The practical value isn’t about fancy orchestration; it’s about context window management. When you ask a question that requires scanning many files, doing it in the main session fills your context window with file contents you may never need again. Instead, delegate the research to a sub-agent:

  • The sub-agent gets its own context window
  • It does all the heavy reading and analysis
  • Only the final answer comes back to your main session

In practice, a sub-agent might consume 26,000+ tokens doing its analysis, but only ~600 tokens are added to the main context window. For long coding sessions, this keeps your primary context clean and responsive.

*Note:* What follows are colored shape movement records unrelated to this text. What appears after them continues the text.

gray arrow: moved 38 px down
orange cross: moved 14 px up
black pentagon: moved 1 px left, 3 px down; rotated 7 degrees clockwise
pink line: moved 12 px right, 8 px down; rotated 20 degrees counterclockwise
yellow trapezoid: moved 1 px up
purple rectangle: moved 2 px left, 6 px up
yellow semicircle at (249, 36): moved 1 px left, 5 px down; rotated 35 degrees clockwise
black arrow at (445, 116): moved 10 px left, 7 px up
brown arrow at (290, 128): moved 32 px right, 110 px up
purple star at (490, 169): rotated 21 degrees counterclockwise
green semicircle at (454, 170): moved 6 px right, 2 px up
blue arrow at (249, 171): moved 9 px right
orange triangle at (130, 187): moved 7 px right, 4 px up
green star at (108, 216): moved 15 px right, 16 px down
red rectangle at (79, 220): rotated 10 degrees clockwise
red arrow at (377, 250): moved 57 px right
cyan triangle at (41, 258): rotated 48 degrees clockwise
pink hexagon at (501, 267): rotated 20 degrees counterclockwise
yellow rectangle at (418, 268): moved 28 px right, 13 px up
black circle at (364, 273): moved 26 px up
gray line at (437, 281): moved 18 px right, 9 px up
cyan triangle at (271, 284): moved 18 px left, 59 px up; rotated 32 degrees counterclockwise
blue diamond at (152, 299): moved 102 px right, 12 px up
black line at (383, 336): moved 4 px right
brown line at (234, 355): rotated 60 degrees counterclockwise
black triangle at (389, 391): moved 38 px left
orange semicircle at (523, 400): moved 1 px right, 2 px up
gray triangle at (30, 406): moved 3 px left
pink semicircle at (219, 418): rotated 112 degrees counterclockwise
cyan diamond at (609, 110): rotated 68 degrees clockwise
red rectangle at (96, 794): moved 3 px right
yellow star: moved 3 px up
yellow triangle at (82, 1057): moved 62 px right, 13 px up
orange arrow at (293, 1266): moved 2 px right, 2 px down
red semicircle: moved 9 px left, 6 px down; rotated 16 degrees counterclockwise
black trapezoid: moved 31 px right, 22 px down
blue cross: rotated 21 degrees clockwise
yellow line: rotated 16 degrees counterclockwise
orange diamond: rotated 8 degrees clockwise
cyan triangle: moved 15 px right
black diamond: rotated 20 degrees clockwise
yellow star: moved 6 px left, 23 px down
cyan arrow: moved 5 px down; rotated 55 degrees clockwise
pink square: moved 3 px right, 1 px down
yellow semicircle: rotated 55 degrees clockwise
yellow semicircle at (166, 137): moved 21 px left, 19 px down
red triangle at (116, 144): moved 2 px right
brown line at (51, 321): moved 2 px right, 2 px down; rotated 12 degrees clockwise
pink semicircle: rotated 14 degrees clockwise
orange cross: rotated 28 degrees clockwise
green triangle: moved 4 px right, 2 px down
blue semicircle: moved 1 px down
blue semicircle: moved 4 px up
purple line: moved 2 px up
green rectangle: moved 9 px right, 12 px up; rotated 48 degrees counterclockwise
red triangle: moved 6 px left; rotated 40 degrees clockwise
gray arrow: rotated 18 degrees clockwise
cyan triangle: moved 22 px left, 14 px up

Custom agents are defined as markdown files in ~/.claude/agents/. Here’s an example:

---
name: expert-concept-explainer
description: Explains technical concepts clearly for experienced engineers
model: claude-sonnet-4-6
---

You are a technical concept explainer. Given a topic, provide a clear,
thorough explanation suitable for an experienced software engineer.
Focus on practical understanding over academic theory.

Use them in your prompt with the @ syntax:

@expert-concept-explainer explain in detail what LLMs are and how they work

The key advantage: agents run in parallel and don’t consume your main context window. You can fire off multiple agents simultaneously:

@expert-concept-explainer explain what LLMs are and how they work
@claude-knowledge-expert what are hooks in Claude Code

Both agents run concurrently. Their internal context usage — all the files they read, searches they perform, tokens they consume — stays contained in their own sub-process. Your main session stays clean.

This is particularly useful for:

  • Research tasks while you keep coding in the main session
  • Answering complex questions that would eat up your context
  • Running multiple independent investigations in parallel

Quick Reference

FeaturePurpose
@file or @folder/Scope context to reduce token usage
Shift+TabCycle through permission modes (including plan mode)
HooksBlock dangerous or unwanted operations (hard enforcement)
SkillsLazy-loaded specialized knowledge (soft activation)
claude -pPipe mode for atomic AI operations
/statsCheck context window usage
/compactCompress conversation to free context
/clearReset conversation entirely
@agent-nameDelegate to a parallel sub-agent

Key Takeaways

  1. Always provide context — referencing specific files and folders saves tokens and improves output quality.
  2. Use hooks aggressively — they’re your safety net against destructive commands, architectural violations, and toolchain drift. Tell the LLM what to do in prompts; use hooks to enforce what it must not do.
  3. Monitor your costs — check the usage dashboard regularly, understand caching dynamics, and pick the access model (subscription vs. API) that fits your usage pattern.
  4. Manage your context window — use /compact before it fills up, and delegate to agents when a single context isn’t enough. Sub-agents keep your main session lean.
  5. Plan before you execute — use plan mode for anything non-trivial or unfamiliar.
  6. Compose atomic operations — use claude -p with reusable patterns to build Unix-style AI pipelines for repetitive tasks.
  7. Know the difference between hooks and skills — hooks are laws (always enforced), skills are reference books (activated on demand).

Claude Code is a powerful tool, but like any tool that can execute arbitrary commands in your terminal, it needs guardrails. Set up your hooks, scope your prompts, and it becomes a remarkably effective coding partner.